The House of Representatives recently passed the National Defense Authorization Act, which would allocate $1.6 billion to assist troops, Assyrian security forces included, to combat the Islamic State. Marcus hopes that this funding will help Assyrians in Iraq defend not only their land, but also their rights.
END OF ASSYRIANS IN THE MIDDLE EAST?
Mosul, known to Assyrians by its Biblical name Nineveh, or Ninweh in Aramaic, is an important city for Assyrians. A worldwide three-day fast facilitated by Assyrian churches globally is held during the month of February to commemorate the arrival of the Biblical Prophet Jonah to the people of Nineveh. In late July, the Islamic State destroyed what was believed to be the tomb of Jonah, a figure honored by Jews, Christians and Muslims.
The destruction of the tomb was assessed by John Kerry, secretary of state, in a lecture at the Metropolitan Museum of Art in New York City on Sept. 22: “The tomb of Jonah … was a symbol of tolerance, and a powerful reminder of the traditions that we all share. ISIL apparently saw the tomb and the Nabi Younes Mosque that housed it – as a threat. So they ringed the mosque with explosives and literally turned it into dust.” The structure was originally built as an Assyrian church that was later converted into a mosque.
The Islamic State has destroyed ancient churches and historic relics. On Sept. 24, the Islamic State of Iraq and Syria obliterated the Green Church in Tikrit, Iraq, which dated to the 7th century. The church belonged to the Holy Apostolic Catholic Assyrian Church of the East, which is headquartered in Chicago. In Syria, militants shattered an ancient Assyrian statue dating to the 8th century BC to pieces, considering it polytheistic and against Islam, according to published reports.
A Demand for Action members say Iraq and Syria’s indigenous Assyrians may be obliterated from their homeland forever, if action is not taken to ensure the existence of Iraq’s minorities. Assyrians speak a modern version of the language spoken by Christ, known as Aramaic, which is sometimes called Syriac or Assyrian. Most also speak Arabic or Kurdish as secondary languages. According to the Unrepresented Nations and Peoples Organization, “In the Iraqi context, references to Assyrians as ‘Arab Christians’ or ‘Kurdish Christians’ reflect political attempts, both past and present, to assimilate Assyrians into Iraqi society at the cost of their identity.”

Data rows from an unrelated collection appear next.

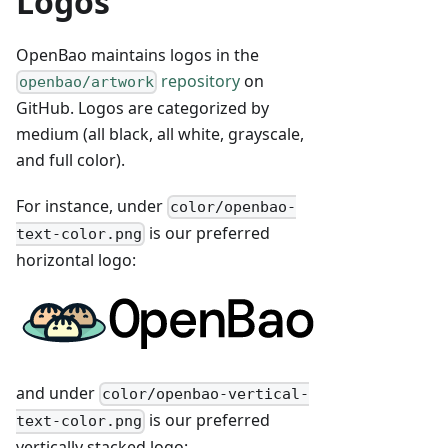
Logos
OpenBao maintains logos in the
repository
on
openbao/artwork
GitHub. Logos are categorized by
medium (all black, all white, grayscale,
and full color).
For instance, under
color/openbao-
is our preferred
text-color.png
horizontal logo:
and under
color/openbao-vertical-
is our preferred
text-color.png
vertically stacked logo:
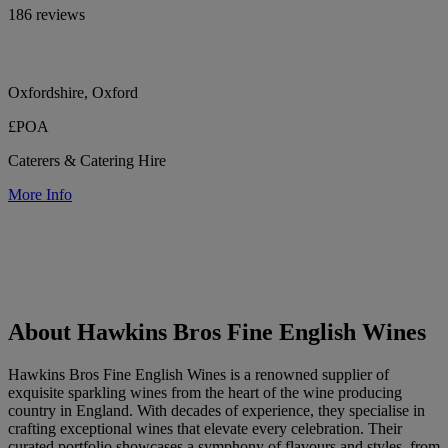
186 reviews
Oxfordshire, Oxford
£POA
Caterers & Catering Hire
More Info
About Hawkins Bros Fine English Wines
Hawkins Bros Fine English Wines is a renowned supplier of
exquisite sparkling wines from the heart of the wine producing
country in England. With decades of experience, they specialise in
crafting exceptional wines that elevate every celebration. Their
curated portfolio showcases a symphony of flavours and styles, from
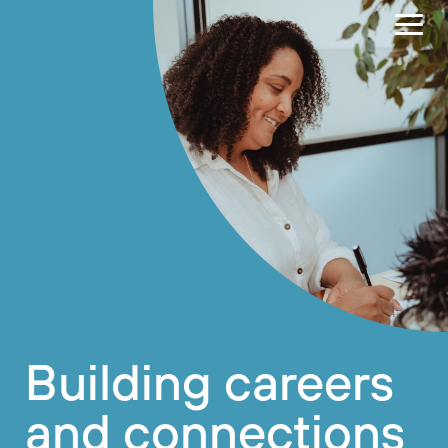
Building careers
and connections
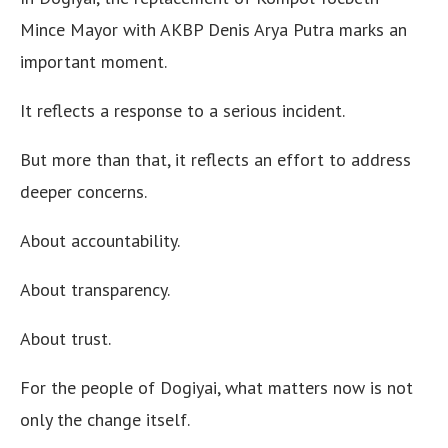
Mince Mayor with AKBP Denis Arya Putra marks an
important moment.
It reflects a response to a serious incident.
But more than that, it reflects an effort to address
deeper concerns.
About accountability.
About transparency.
About trust.
For the people of Dogiyai, what matters now is not
only the change itself.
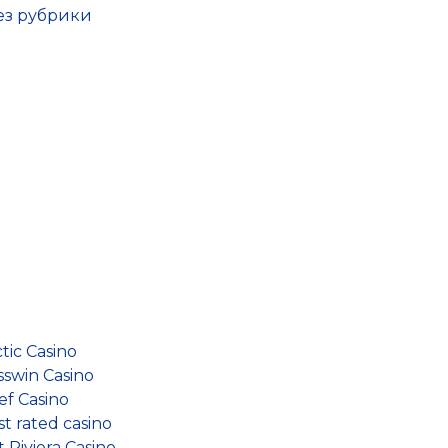
Без рубрики
tic Casino
sswin Casino
ef Casino
t rated casino
 Riviera Casino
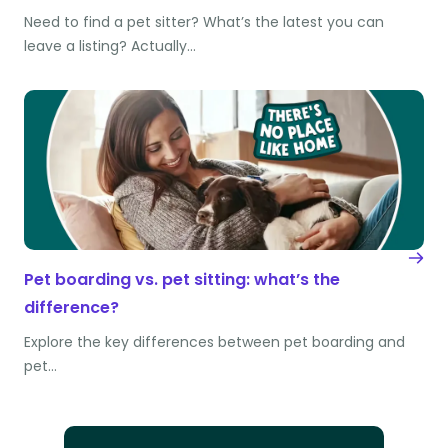
Need to find a pet sitter? What’s the latest you can
leave a listing? Actually…
Pet boarding vs. pet sitting: what’s the
difference?
Explore the key differences between pet boarding and
pet…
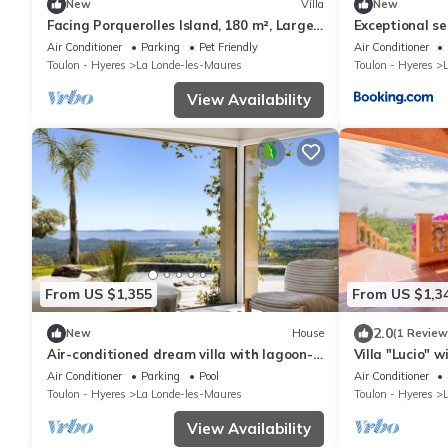
New
Villa
New
Facing Porquerolles Island, 180 m², Large
Exceptional s
Pool, 50 m from Beach, Sea View
Valcros
Air Conditioner
Parking
Pet Friendly
Air Conditioner
Toulon - Hyeres
La Londe-les-Maures
Toulon - Hyeres
View Availability
From US $1,355
From US $1,3
2.0
New
House
(1 Review
Air-conditioned dream villa with lagoon-
Villa "Lucio" w
style pool and sea view for 6 guests in La
Conditioning
Air Conditioner
Parking
Pool
Air Conditioner
Londe-les-Maures
Toulon - Hyeres
La Londe-les-Maures
Toulon - Hyeres
View Availability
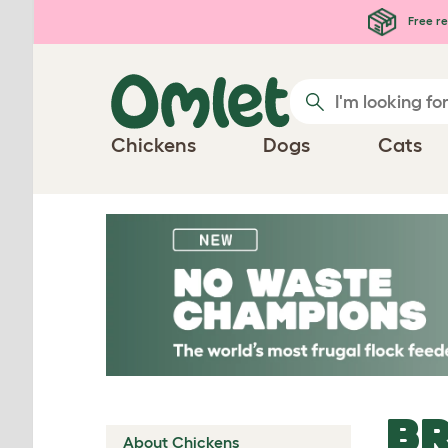
Skip to main content
Free re
Chickens
Dogs
Cats
BR
About Chickens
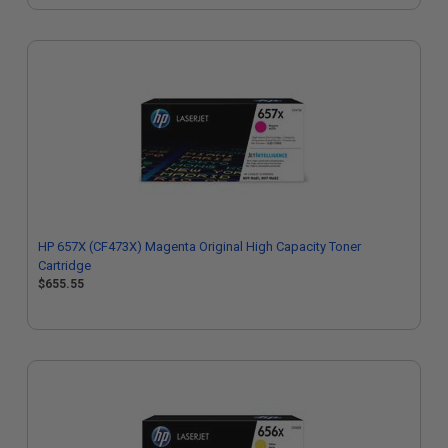
HP 657X (CF473X) Magenta Original High Capacity Toner
Cartridge
$655.55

“There is a future in Iraq for Christians so long as Chaldeans/Assyrians/Syriacs weed out the corruption within our own [international] community,” said Ben Kalasho, president of the Chaldean American Chamber of Commerce, a nonprofit organization that seeks to grow the San Diego and overall Californian economy.
The United Nations reported in August that close to 2,000 Yezidis and Assyrians were forced into sexual slavery by the Islamic State. Women and children were also raped. About 1.8 million Iraqis have been displaced since June, according to the United Nations Refugee Agency.
Steven Salaita, former University of Illinois at Urbana-Champaign professor of indigenous studies, regards the crisis in Iraq as being more than just religiously characterized: “I consider the Assyrians, and the Chaldeans, quite rightly to be indigenous populations to these regions. I see it as even more than just religious persecution of Christians, which it is. It’s horrible.
“I think it’s important for people to put it into the context not only of persecution of the Christian minority but also of [Iraq’s] indigenous communities,” he said. “As the natives of North America were pushed aside, the goal of ISIL and some of these other sectarian groups is to not only wipe away a people but wipe away a history, and it’s genocidal and it’s horrible.”